Some places that everyone wishes they could visit but are unable to due to safety or lack of possibility are places like Volcanic areas, deep sea diving in the Mariana trench, Arctic landscapes or the top of Mount Everest, or if you have a fear of heights, skydiving.
NASA are even developing experiences around the idea of being to move around the surface of Mars, from the comfort of your own home.
The more general usage may be found in curiosity and financial restraints. You may be fortunate enough to have freedom of movement but you simply can’t afford to kayak down the Colorado River through the Grand Canyon. But you can experience it in the meantime through 360 Video until you are able to afford it.
Or if you’re like me, who loves the idea of mountain climbing, but simply couldn’t deal with the heights, then sticking a 360 camera on an experienced mountain climber in the Andes is the next best thing.

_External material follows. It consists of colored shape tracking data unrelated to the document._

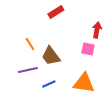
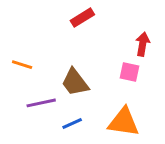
orange line: (30, 44) -> (22, 65), moved, turned -40

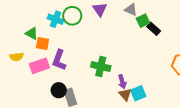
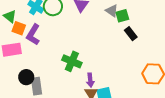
green square: (143, 21) -> (122, 16), moved
purple L-shape: (59, 60) -> (33, 35), moved

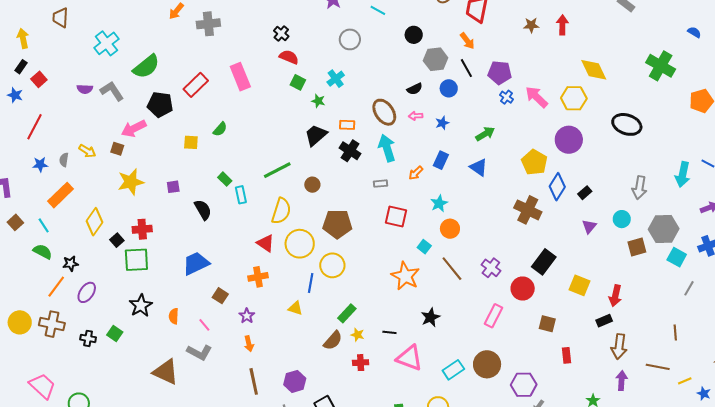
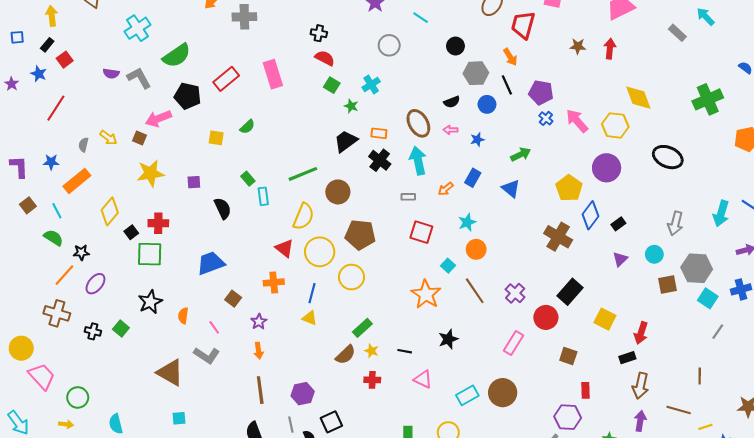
black cross: (281, 33) -> (319, 33), turned -35
green cross: (661, 66) -> (708, 99), turned 32
blue star: (40, 164) -> (51, 162), moved
brown circle: (312, 185) -> (338, 192), size x1.5
blue line: (311, 283) -> (312, 293), moved
yellow circle: (20, 322) -> (21, 348), moved
pink triangle: (409, 358) -> (423, 379), size x0.7
purple hexagon: (524, 385) -> (568, 417), moved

It’s full usage of being there as an observer and safe are in the field of journalism. Journalism can benefit greatly from 360 Video, as the embedded correspondent can allow for unfiltered, undirected documentation of an event, such as a war zone, riot or celebration.
If you are familiar with film theory then you may have heard of the argument of the camera and the directed gaze. That the audience member is allowed to see what the person behind the camera has chosen to show you. This will disappear with 360 Video as you are now the person who chooses where to look and when.
The side-effect, of course, is that if you look the wrong way you may miss something, but you are no longer held captive by the directed gaze.
Experiences for the captive audience
You may not be held captive by the directed gaze, but unfortunately, you still are a captive audience member, much like in traditional video and filmmaking.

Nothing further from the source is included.